Working as a landscaper may have been my first push to the left.I’ve had alot of jobs and learned beyond the skill sets required to do the job. I learned that I really do love people and that racism and classicism are huge. Hippster-ism is huge too.
I don’t mean to open a can of worms or suggest that you revisit anything that you don’t want to. Given your background- what about teaching map reading/orienteering? Maybe hunter’s safety courses or firearms safety. I grew up hunting and fishing and still own a couple of firearms. It has been a point of departure and or friction with lefty friends-and actually a connection to right wing types as far as conversation goes.
Example: A close friend’s family: Her father is a former Marine, retired state trooper. Her grandfather was a tank destroyer in WWII. Because they are active in shooting sports- my knowledge of firearms was a common ground with them. Our politics are very much at odds.Her father asked her once, after looking through a sketchbook of mine, if I was a communist.
Truth be known, I haven’t sorted through my complex relationship with firearms. I’m curious about your thoughts. I know that the idea of only police and military having them sounds frightening to me. I guess I believe in an individuals right to food get. And if that is being done one should be as proficient as possible. I also see that a firearm can make for swift and violent ends. I should say that since cancer I can’t kill bugs in the house and have only pulled a trigger on paper targets. I do eat meat-another source of struggle with self.
I’m all over the place. I’m trying to say that there must be work for you that you won’t dread everyday. After reading how you were teaching special forces how to assess situations and respond to them with appropriate force or no force- I wish you could educate all police officers. I was so impressed with A hideous Dream. I found myself relating to you on more than one occassion. I seem to get pissed in a similar fashion.
If notheing else I liked being outside when I landscaped. Maybe you do too. I could have just written – I like and respect your work, think it is very important. Please don’t stop writing even if you just write about shoveling mulch.
Thanks
john steppling:
stan….geez, Im 55 too….56 in a few weeks. Ive done alienated labor most of my life…..and most of it physical (notwithstanding those years in Hollywood).
i see in Poland now that workers get something like 4 zloty an hour…thats about two bucks or so. And then they are taxed. Its slave labor but people are happy to get these gigs because without them they starve.
No health care to speak of…and no unemployment insurance.

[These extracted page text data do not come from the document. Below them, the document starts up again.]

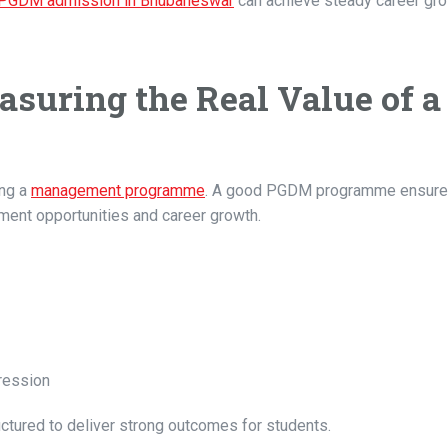
PGDM admission in Bhubaneswar
can achieve steady career gr
suring the Real Value of a
ing a
management programme
. A good PGDM programme ensures
ment opportunities and career growth.
ression
ured to deliver strong outcomes for students.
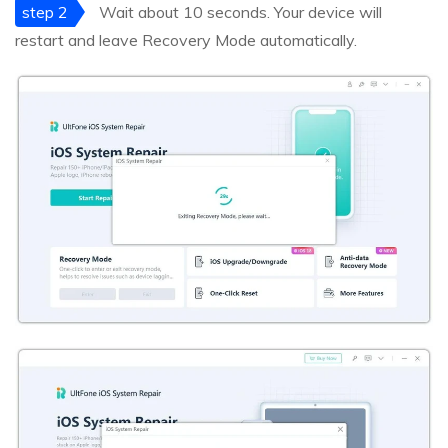
step 2
Wait about 10 seconds. Your device will
restart and leave Recovery Mode automatically.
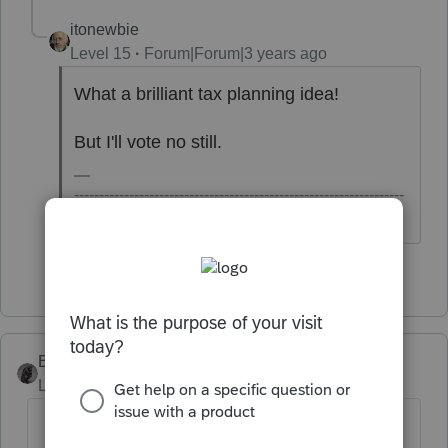
itonewbie
Level 15
Forum|Forum|3 years ago
What a brilliant tax planning idea!
But I'll vote no still.
------------------------------------------------------------------
---------------Still an AllStar
4 people like this
BobKamman
Level 15
Forum|Forum|3 years ago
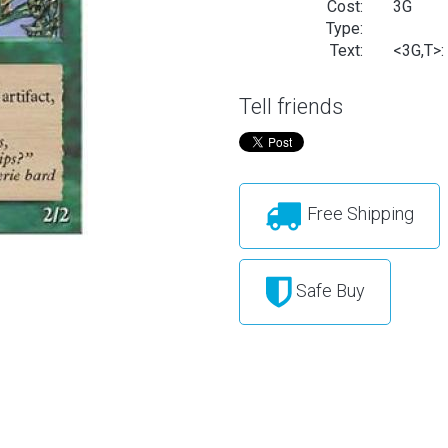
Cost:
3G
Type:
Text:
<3G,T>: 
Tell friends
Free Shipping
Safe Buy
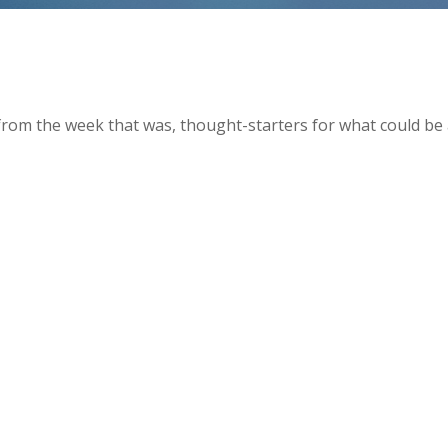
from the week that was, thought-starters for what could be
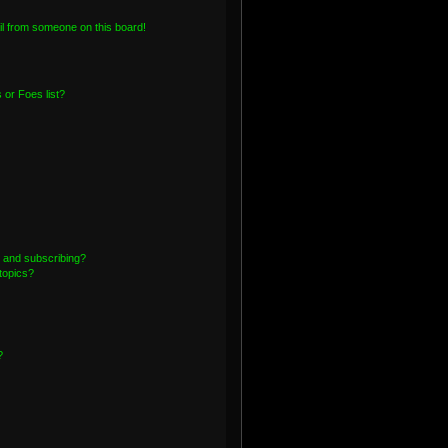
l from someone on this board!
or Foes list?
 and subscribing?
topics?
?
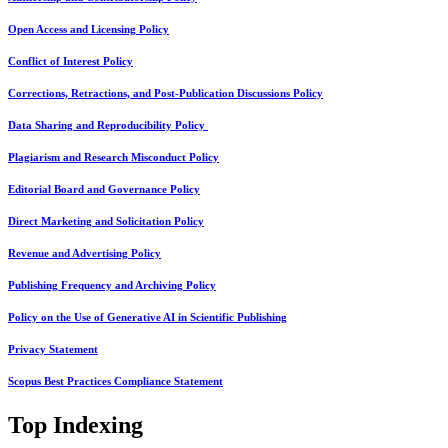
Open Access and Licensing Policy
Conflict of Interest Policy
Corrections, Retractions, and Post-Publication Discussions Policy
Data Sharing and Reproducibility Policy
Plagiarism and Research Misconduct Policy
Editorial Board and Governance Policy
Direct Marketing and Solicitation Policy
Revenue and Advertising Policy
Publishing Frequency and Archiving Policy
Policy on the Use of Generative AI in Scientific Publishing
Privacy Statement
Scopus Best Practices Compliance Statement
Top Indexing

But we live in a waste economy. Many jobs are pointless….so the alienation is palpable. I recall working as a security guard….and I got fired because I couldn’t bring myself to evict sleeping homeless guys from the construction site. They weren’t hurting anything, and werent at all dirty….but the boss refused to let them stay there. I wouldnt, couldnt, make them leave…..(this was a cold weather job).
I see in europe the endless temp jobs people clutch at….no security, and no benifits. Just long hours.
The Wobblies used to say, there are two kinds of people in the world, those who work and those who dont.
26 April 2007, 4:18 amJoe Ciarrocca:
Slavery is wonderful…the question, who drives the cost of living? It certainly isn’t the person making $6.50 an hour. So regardless of what kind of wage one makes, we must comply with a cost of living driven by the very wealthy and other considerations, I guess, that are also gauged on wealth.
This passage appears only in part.